10. I have dealt with all of the particular facts relied upon by the applicants and can find no reason to support the exercise of the Court’s discretion in any way other than to follow the conventional practice of making an order in favour of the successful party.
11. There is one aspect of the proceedings however which require special consideration.
12. When judgment was delivered on 30 July 1998 the Court made an order that the applicants pay the costs of the first respondent. Subsequently an application was made by the applicants for the Court to make an order to provide that the question of costs between the applicants and the first respondent be reserved. This arose as a consequence of a misunderstanding of submissions put during argument in relation to an objection to evidence when certain evidence by the first applicant was admitted as being relevant only to the question of costs. An order reserving the question of costs between the applicants and the first respondent was made on 27 November 1998. It is appropriate in the circumstances of that order that each party should pay their own costs in respect of that notice of motion. The first respondent did not appear and accordingly did not oppose the making of the order.
Formal orders
13. It is appropriate that the applicants be ordered to pay the costs incurred by the first respondent in respect of the proceedings except in respect of the application made pursuant to Pt 10 r 7 of the Land and Environment Court Rules.

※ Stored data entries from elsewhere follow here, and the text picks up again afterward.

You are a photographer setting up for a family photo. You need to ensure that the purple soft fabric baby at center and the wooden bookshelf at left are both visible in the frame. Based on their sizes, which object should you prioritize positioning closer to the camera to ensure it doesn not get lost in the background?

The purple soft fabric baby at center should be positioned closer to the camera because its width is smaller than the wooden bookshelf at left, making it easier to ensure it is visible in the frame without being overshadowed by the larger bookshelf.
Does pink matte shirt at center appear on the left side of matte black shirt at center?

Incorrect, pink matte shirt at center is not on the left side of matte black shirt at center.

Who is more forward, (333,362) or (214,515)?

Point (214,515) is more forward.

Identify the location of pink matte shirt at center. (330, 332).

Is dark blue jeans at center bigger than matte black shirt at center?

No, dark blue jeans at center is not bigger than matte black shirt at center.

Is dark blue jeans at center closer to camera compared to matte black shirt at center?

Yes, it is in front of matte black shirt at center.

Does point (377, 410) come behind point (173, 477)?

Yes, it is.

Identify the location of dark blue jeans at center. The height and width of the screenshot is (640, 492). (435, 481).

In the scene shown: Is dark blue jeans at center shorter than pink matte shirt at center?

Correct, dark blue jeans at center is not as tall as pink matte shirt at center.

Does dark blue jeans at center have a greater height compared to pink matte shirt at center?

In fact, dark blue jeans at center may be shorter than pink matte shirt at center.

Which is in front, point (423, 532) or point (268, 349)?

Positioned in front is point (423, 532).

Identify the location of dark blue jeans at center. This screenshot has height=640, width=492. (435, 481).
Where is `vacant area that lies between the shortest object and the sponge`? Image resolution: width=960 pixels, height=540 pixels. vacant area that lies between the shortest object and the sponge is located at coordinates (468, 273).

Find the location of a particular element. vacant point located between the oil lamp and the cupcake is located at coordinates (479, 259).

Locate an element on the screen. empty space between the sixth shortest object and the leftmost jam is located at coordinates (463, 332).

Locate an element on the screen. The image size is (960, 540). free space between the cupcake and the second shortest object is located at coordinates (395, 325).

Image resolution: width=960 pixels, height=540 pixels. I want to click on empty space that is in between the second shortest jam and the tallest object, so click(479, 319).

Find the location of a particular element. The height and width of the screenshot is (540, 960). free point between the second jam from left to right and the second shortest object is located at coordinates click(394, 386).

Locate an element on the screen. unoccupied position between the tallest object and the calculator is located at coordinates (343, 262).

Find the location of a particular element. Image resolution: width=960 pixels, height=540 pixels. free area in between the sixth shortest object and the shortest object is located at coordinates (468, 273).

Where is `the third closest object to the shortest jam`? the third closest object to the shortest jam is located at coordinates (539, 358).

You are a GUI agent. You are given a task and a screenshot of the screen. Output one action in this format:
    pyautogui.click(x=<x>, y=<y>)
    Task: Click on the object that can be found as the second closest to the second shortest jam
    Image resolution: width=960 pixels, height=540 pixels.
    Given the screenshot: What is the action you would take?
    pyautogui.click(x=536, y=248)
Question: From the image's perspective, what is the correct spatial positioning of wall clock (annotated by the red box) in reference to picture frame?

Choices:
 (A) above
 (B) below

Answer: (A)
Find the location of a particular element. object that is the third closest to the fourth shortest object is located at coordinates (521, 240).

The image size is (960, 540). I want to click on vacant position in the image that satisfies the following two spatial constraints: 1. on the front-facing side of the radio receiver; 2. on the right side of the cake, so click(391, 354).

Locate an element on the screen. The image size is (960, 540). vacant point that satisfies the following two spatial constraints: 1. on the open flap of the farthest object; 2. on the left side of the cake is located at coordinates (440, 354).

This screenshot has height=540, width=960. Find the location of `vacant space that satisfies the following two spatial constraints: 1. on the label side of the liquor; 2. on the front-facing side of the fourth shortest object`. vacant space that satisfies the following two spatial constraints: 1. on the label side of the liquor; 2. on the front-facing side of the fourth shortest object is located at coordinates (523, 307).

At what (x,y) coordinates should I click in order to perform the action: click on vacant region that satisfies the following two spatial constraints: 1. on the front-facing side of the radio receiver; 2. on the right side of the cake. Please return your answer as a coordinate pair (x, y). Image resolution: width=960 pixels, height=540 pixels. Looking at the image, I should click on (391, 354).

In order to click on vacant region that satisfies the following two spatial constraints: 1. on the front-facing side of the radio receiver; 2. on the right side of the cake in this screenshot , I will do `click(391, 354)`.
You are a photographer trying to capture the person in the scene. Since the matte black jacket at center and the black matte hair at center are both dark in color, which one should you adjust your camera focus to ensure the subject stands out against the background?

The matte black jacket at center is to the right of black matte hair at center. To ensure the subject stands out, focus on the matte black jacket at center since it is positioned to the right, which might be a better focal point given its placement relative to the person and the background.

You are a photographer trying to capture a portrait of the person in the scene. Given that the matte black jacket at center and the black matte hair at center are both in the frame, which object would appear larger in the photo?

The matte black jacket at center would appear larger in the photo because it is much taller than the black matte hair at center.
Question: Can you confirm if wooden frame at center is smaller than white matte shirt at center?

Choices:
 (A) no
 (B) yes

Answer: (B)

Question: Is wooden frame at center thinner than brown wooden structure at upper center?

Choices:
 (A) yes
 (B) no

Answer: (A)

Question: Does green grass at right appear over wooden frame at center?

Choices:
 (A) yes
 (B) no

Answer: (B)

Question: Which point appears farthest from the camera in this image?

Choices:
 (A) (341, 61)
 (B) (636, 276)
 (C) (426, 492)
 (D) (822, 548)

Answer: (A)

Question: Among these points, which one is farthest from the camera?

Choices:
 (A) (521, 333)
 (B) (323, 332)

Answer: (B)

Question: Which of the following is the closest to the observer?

14. The Court makes the following order:-
1. That the applicants pay the costs of the first respondent (except in respect of the exercise of the Court’s powers pursuant to Pt 10 r 7 of the Land and Environment Court Rules) such costs to be in the sum agreed between the parties or as assessed.
AssociateI hereby certify that this and the preceding 4 pages are a true and accurate record of the reasons for judgment herein of the Honourable Justice R N Talbot.